In a summer of incredible violence, an advisory board to the Council's Police Oversight Committee heard calls last night for change.
Anger about police is a perennial topic in much of the city, especially in the Black community. Last night, the first of three scheduled public meetings was held in the Merriweather Library, attracting a relatively small crowd.
"I want to know what the police are doing to find these guns. Because they are coming from somewhere," said activist and educator Eva Doyle.
"These young people and there have been some older people, too, now, who have been settling differences with a gun. Where are the guns coming from?"
Doyle was among those calling for a new approach in dealing with street violence.
D.A.D.S Program President and CEO Dwayne Ferguson says officials are aware of the underlying problems: distrust of the police, a lack of jobs and insufficient schools.

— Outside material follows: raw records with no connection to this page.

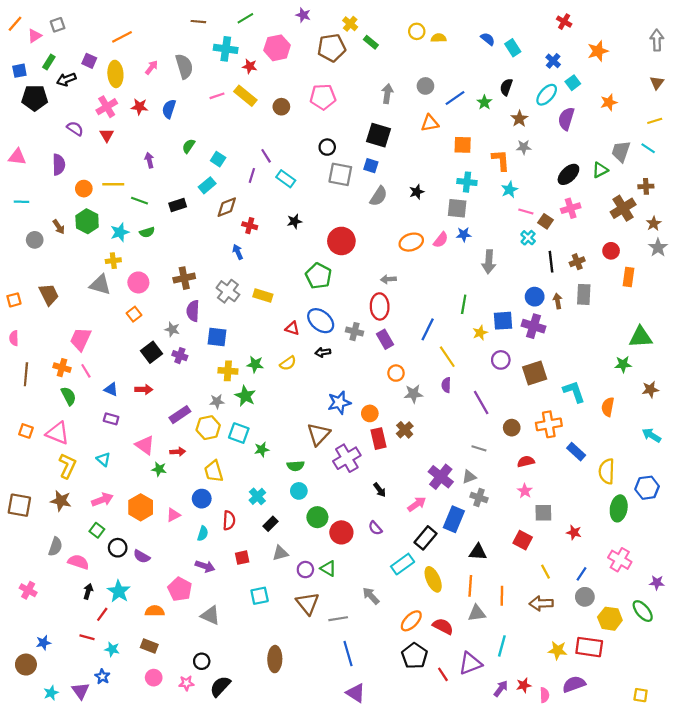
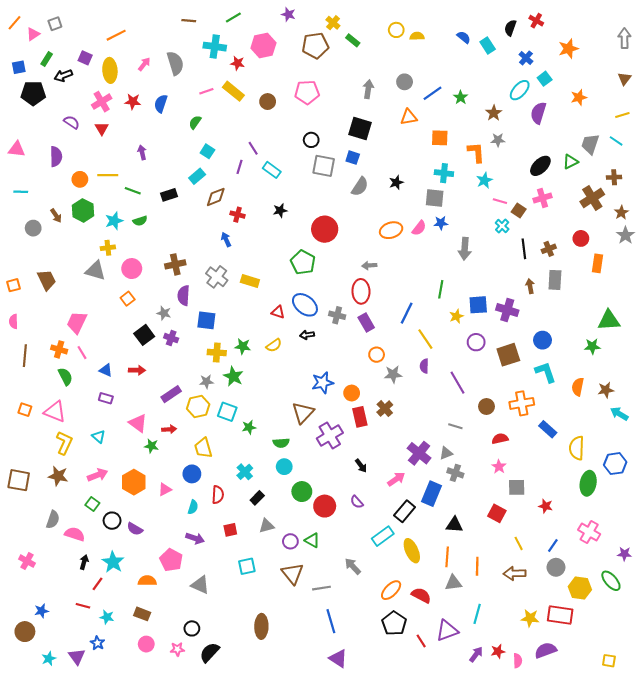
black semicircle: (506, 87) -> (510, 28), moved
green semicircle: (189, 146) -> (195, 122), moved
blue circle: (535, 297) -> (543, 340), moved
brown star: (650, 389) -> (606, 390), moved

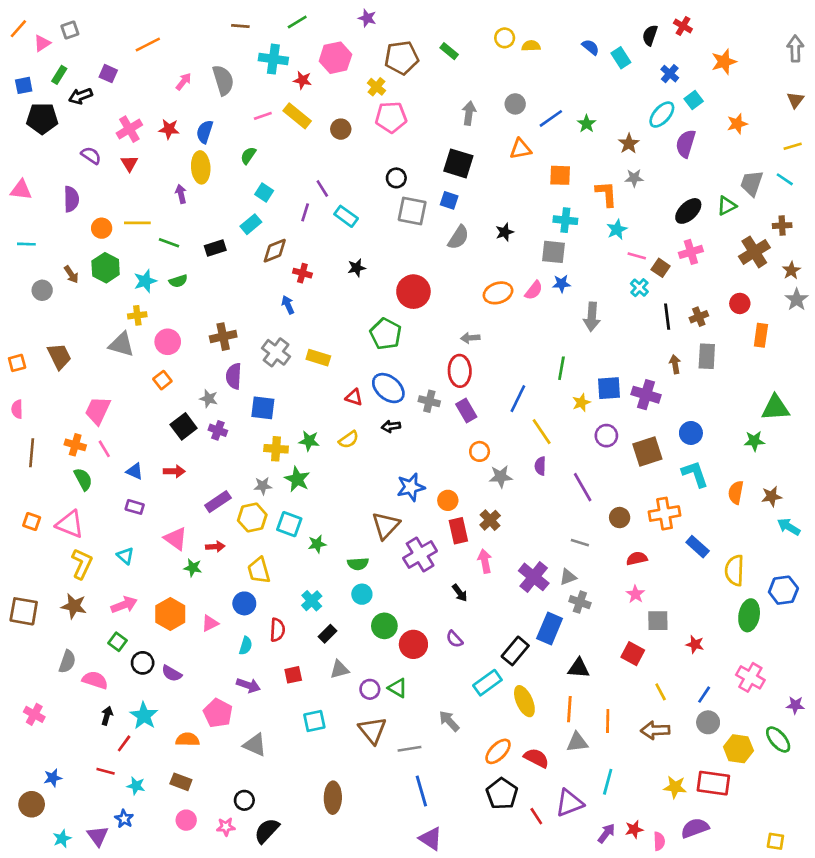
yellow cross: (333, 23) -> (376, 87), moved
yellow ellipse: (110, 70) -> (201, 167), moved
pink arrow: (396, 479) -> (485, 561), moved, turned -66

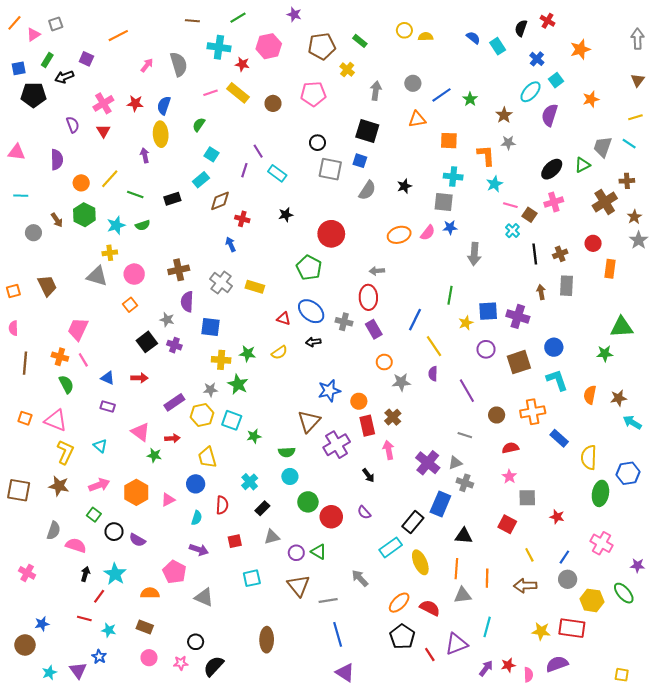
yellow cross: (376, 87) -> (347, 70), moved
purple semicircle: (91, 155) -> (73, 125), turned 35
yellow line: (137, 223) -> (110, 179), turned -48

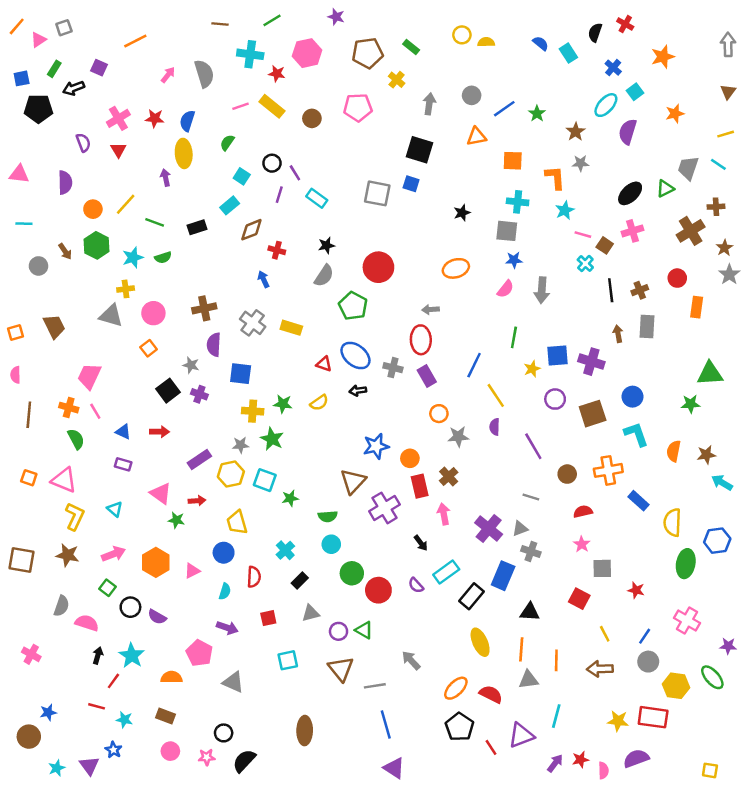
black circle: (317, 143) -> (272, 163), moved
gray semicircle: (367, 190) -> (324, 276), moved
pink semicircle: (428, 233) -> (505, 289), moved
cyan rectangle: (391, 547) -> (446, 572), moved

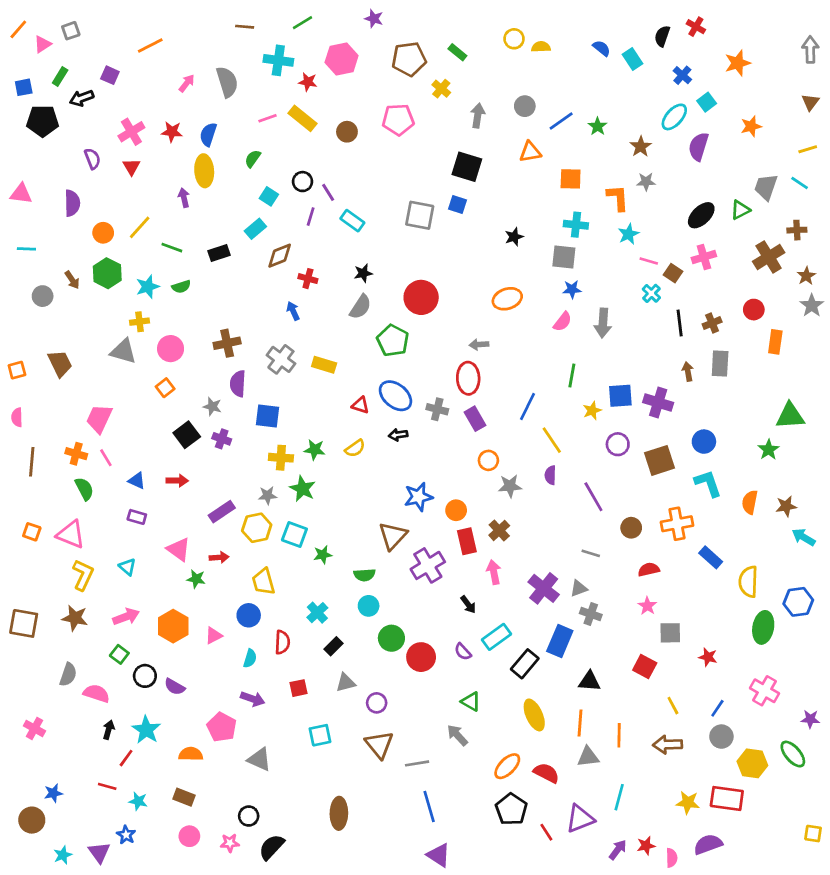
green star: (691, 404) -> (769, 450), turned -30
green triangle: (364, 630) -> (471, 702), moved
yellow square: (710, 770) -> (813, 834), moved

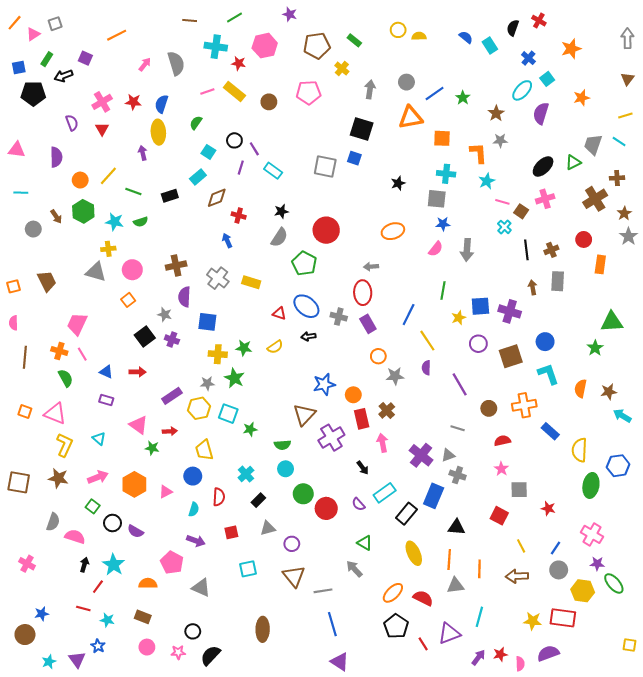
orange triangle: (530, 152) -> (411, 118), size x1.4
cyan star: (148, 287) -> (115, 222), turned 30
purple star: (810, 719) -> (597, 564), moved

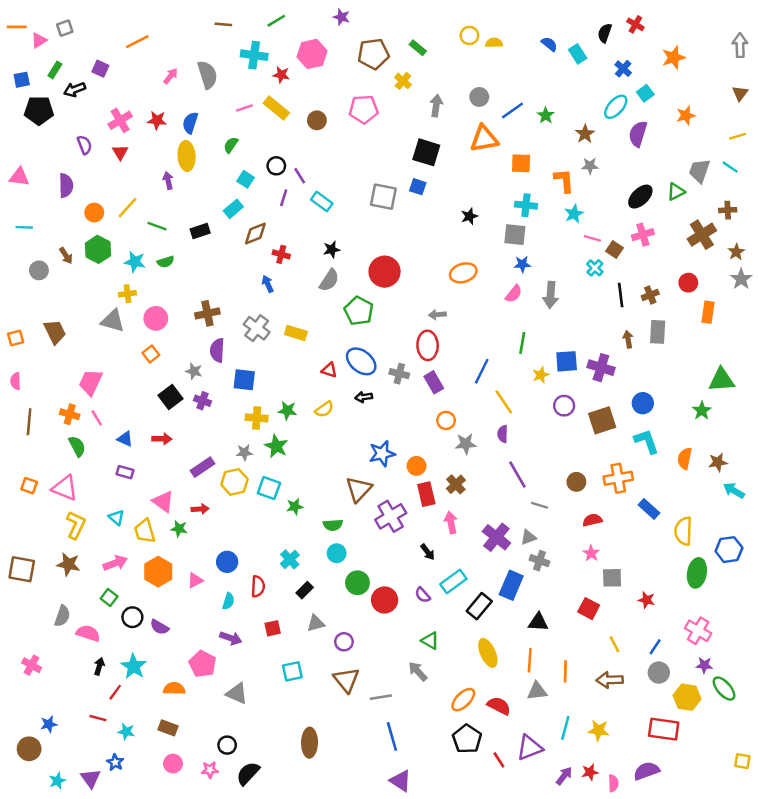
orange line: (15, 23) -> (17, 27), turned 49
purple line: (460, 384) -> (517, 475), moved
yellow trapezoid: (204, 450) -> (145, 531), moved
yellow star: (533, 621) -> (599, 730), moved

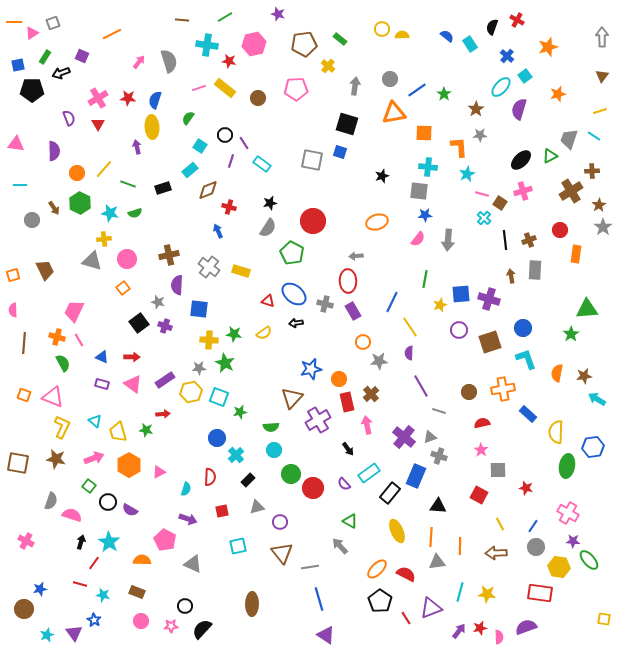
pink triangle: (163, 502) -> (133, 384), moved
blue circle: (227, 562) -> (217, 438), moved

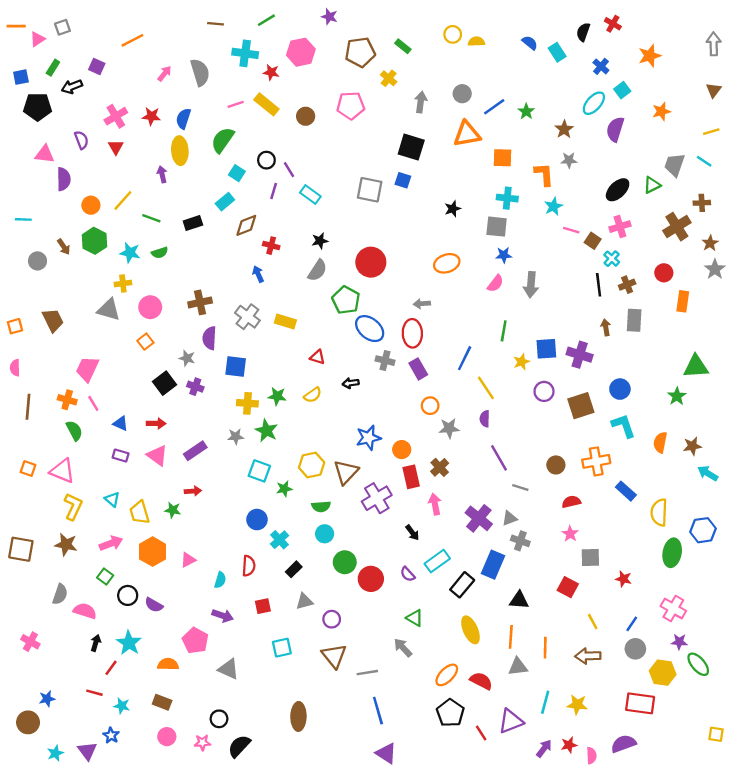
green semicircle: (188, 118) -> (223, 140), size x1.6
pink triangle: (16, 144) -> (45, 154), moved
cyan cross: (484, 218) -> (612, 259), moved
blue ellipse: (294, 294) -> (370, 329), moved
yellow hexagon: (191, 392) -> (312, 465), moved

"There's no jobs out there for some of our young men and there's other opportunities out there for young men. It depends on what the employer, what they want to do with themselves. There are opportunities out there. It's just a matter of putting it in front of them to make it really work," Ferguson said.

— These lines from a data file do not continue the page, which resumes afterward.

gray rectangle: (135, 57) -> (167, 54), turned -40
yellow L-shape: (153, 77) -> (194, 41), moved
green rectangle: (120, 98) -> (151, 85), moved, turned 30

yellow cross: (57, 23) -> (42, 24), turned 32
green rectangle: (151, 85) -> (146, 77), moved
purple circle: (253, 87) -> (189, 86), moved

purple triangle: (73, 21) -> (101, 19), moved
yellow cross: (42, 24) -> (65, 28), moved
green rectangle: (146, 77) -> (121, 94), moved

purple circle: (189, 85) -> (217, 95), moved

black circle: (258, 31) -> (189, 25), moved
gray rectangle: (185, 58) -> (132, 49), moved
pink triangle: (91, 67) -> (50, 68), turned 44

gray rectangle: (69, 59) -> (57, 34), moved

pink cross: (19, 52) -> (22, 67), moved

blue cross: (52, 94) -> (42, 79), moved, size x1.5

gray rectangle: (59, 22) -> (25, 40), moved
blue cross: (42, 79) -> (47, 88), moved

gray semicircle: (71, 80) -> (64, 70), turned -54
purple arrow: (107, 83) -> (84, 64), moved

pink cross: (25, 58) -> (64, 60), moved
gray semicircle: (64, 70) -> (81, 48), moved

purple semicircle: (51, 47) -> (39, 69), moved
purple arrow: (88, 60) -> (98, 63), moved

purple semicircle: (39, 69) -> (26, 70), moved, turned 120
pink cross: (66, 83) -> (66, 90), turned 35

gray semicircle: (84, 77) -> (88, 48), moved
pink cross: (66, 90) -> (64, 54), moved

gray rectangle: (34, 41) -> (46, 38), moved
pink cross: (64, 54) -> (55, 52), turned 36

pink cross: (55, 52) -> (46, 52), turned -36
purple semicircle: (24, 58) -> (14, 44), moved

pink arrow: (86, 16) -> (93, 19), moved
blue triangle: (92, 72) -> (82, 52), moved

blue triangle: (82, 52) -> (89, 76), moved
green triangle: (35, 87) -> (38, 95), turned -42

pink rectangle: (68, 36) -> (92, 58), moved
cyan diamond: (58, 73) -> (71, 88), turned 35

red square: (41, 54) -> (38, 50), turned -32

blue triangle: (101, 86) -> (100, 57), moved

Some say they are pleased with new Commissioner Byron Lockwood and his focus on community policing. Teacher Sonia Walker spoke of how an officer would come to her classroom a few times a year. That has changed.
"I haven't seen a community officer in many years," Walker said.
"I would like to see that reinstated in our school system so that children can develop a positive relationship with the community officers."
Over the next few years, more of those officers might be neighbors. The new police contract requires officers to live in the city for their first seven years on the job.